With her new acquisition, Diana went around persuading her neighbors and members of her community to purchase the plastic bags and encouraged them to separate their trash into biodegradable waste and recyclables. Diana hired a worker to gather the recyclable waste from members of the community and she personally negotiated the sale of the waste to a local recycling company. With the proceeds from her recycling deals, Diana acquired more plastic bags and became an evangelist for environmental conservation in her community. But she went further still. Her next stop was collecting wood chips and sawdust from small scale furniture makers as well as rotting vegetables from market women and selling them to local poultry and vegetable farmers. In most African countries, small-scale farmers use sawdust to preserve the storage life of potatoes and other crops. Diana realized that these farmers were usually eager and excited to purchase this waste from her. She was in business.
She went on to register Planet Green, a company that mobilizes farmers, carpenters, households, and a local recycling company to reduce waste build up, at a profit. Between February 2012 and now, Diana has succeeded in recruiting 50 families into Planet Green’s recycling initiative. She is also an emerging voice in environmental conservation and sustainability in Africa and she has already started educating local school children on the importance and various methods of environmental conservation. Diana was the first runner-up of the Anzisha prize and walked away with $20,000 in prize money.

Yaw Duffour-Awuah, 19 of Ghana. Founder, Student Aid Plus

As a boarding student in a Ghanaian high school, Yaw Duffour-Awuah discovered that several of his classmates who lived several hundred miles away were regularly unable to travel home for brief holidays due to lack of funds. The young man, spotting opportunity, quickly launched his company, Apex Loans. He was only 16 at the time.
His model was simple: He gathered a small group of friends who became his business partners and pooled capital from all of them. His company would then provide small loans to student borrowers who were in dire financial need, with interest. It was a service that most students inevitably needed at some point or the other, and before long, business blossomed.
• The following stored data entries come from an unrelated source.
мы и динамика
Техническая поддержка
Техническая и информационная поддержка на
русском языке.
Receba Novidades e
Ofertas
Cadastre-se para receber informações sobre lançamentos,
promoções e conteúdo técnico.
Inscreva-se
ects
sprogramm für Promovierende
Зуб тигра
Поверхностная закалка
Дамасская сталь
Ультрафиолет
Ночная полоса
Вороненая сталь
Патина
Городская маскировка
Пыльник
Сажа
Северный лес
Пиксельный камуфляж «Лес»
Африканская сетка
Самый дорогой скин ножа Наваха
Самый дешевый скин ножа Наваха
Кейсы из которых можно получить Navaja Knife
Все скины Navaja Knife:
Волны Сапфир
Duffour-Awuah renamed Apex Loans to Student Aid Plus, and the company has evolved from a small micro-lending organization to a financial services company which among other things offers financial literacy education to Ghanaian high school students. The company also has a savings and loan program that helps students pay school fees and provides for upkeep during school sessions. The company’s financial literacy sessions are led by invited adult professionals and about a hundred student volunteers. Student Aid Plus has 55 shareholders who receive dividends based on their shareholding in the company.
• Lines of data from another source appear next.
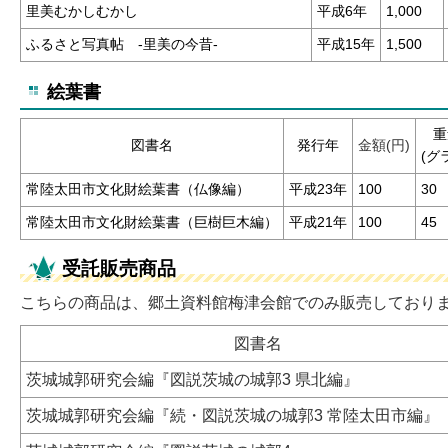
里美むかしむかし
平成6年
1,000
ふるさと写真帖 -里美の今昔-
平成15年
1,500
絵葉書
重
図書名
発行年
金額(円)
(グ
常陸太田市文化財絵葉書（仏像編）
平成23年
100
30
常陸太田市文化財絵葉書（巨樹巨木編）
平成21年
100
45
受託販売商品
こちらの商品は、郷土資料館梅津会館でのみ販売しており
図書名
茨城城郭研究会編『図説茨城の城郭3 県北編』
茨城城郭研究会編『続・図説茨城の城郭3 常陸太田市編』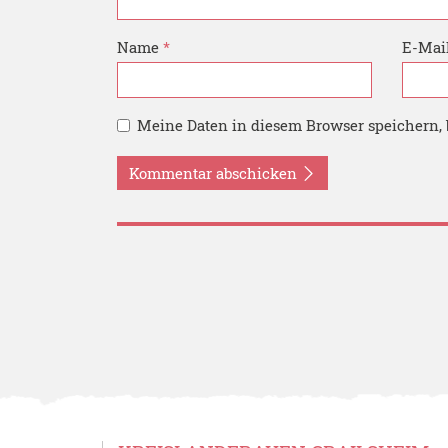
Name
*
E-Mai
Meine Daten in diesem Browser speichern, 
Kommentar abschicken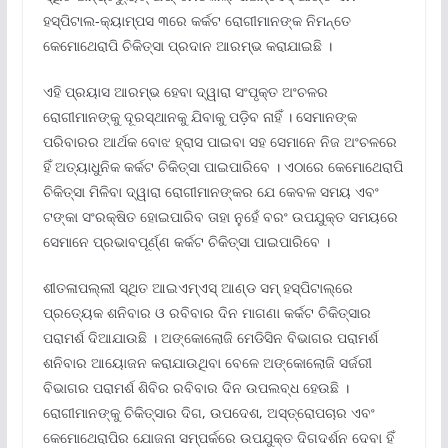
ହସ୍ପିଟାଲ-କ୍ୟାମ୍ପସ ୩ରେ କର୍କଟ ରୋଗୀମାନଙ୍କ ନିମନ୍ତେ
କେମୋଥେରାପି ଚିକିତ୍ସା ପ୍ରଦାନ ଆରମ୍ଭ କରାଯାଇଛି ।
ଏହି ପ୍ରୟାସ ଆରମ୍ଭ ହେବା ଦ୍ୱାରା ସଂପୃକ୍ତ ଅଂଚଳର
ରୋଗୀମାନଙ୍କୁ ଦୂରସ୍ଥାନକୁ ଯିବାକୁ ପଡ଼ିବ ନାହିଁ । ସେମାନଙ୍କ
ପରିବାରର ଆର୍ଥକ ବୋଝ ହ୍ରାସ ପାଇବା ସହ ସେମାନେ ନିଜ ଅଂଚଳରେ
ହିଁ ଅତ୍ୟାଧୁନିକ କର୍କଟ ଚିକିତ୍ସା ପାଇପାରିବେ । ଏଠାରେ କେମୋଥେରାପି
ଚିକିତ୍ସା ମିଳିବା ଦ୍ୱାରା ରୋଗୀମାନଙ୍କର ଯେ କେବଳ ସମୟ ଏବଂ
ଟଙ୍କା ସଂରକ୍ଷିତ ହୋଇପାରିବ ତାହା ନୁହେଁ ବରଂ ଉପଯୁକ୍ତ ସମୟରେ
ସେମାନେ ପ୍ରଭାବପୂର୍ଣ୍ଣ କର୍କଟ ଚିକିତ୍ସା ପାଇପାରିବେ ।
ଶୀତଳାପଲ୍ଲୀ ସ୍ଥିତ ଆଇଏମ୍‌ଏସ୍ ଆଣ୍ଡ ସମ୍ ହସ୍ପିଟାଲ୍‌ରେ
ପ୍ରତ୍ୟେକ ଶନିବାର ଓ ରବିବାର ଦିନ ମାଗଣା କର୍କଟ ଚିକିତ୍ସାର
ପରାମର୍ଶ ଦିଆଯାଉଛି । ଅଙ୍କୋଲୋଜି ମେଡିସିନ ବିଭାଗର ପରାମର୍ଶ
ଶନିବାର ଆୟୋଜନ କରାଯାଉଥିବା ବେଳେ ଅଙ୍କୋଲୋଜି ସର୍ଜରୀ
ବିଭାଗର ପରାମର୍ଶ ଶିବିର ରବିବାର ଦିନ ଉପଲବ୍ଧ ହେଉଛି ।
ରୋଗୀମାନଙ୍କୁ ଚିକିତ୍ସାର ଦିଗ, ଉପଦେଶ, ଅସ୍ତ୍ରୋପଚାର ଏବଂ
କେମୋଥେରାପିର ଯୋଜନା ସମ୍ପର୍କରେ ଉପଯୁକ୍ତ ଦିଗଦର୍ଶନ ଦେବା ହିଁ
Although Duffour-Awuah and the Anzisha awards are not disclosing financials, Student Aid Plus has become a success in its own little right. The company’s default rate is 0% as the firm has adopted a system that relies heavily on adult guarantors. While his company is only based in one school at the moment, Yaw’s short term plans are to grow by launching the business into other high schools and to offer more financial services aimed at youngsters like himself. He plans to achieve this with the $10,000 prize money he won at the Anzisha awards.
The prize is gaining significant momentum in African business circles. Last year, some of the finalists included Ludwick Phofane Marishane, a 22 year-old South African entrepreneur who founded HeadBoy Industries, a company that developed and owns the patent for DryBath, a gel-like lotion that serves as a substitute for a bath or shower, and 20 year-old Antoinette Furaha from the Democratic Republic of Congo, who founded Women’s Micro-Credit, a small micro-credit services company that invests in and empowers young refugee women in Uganda.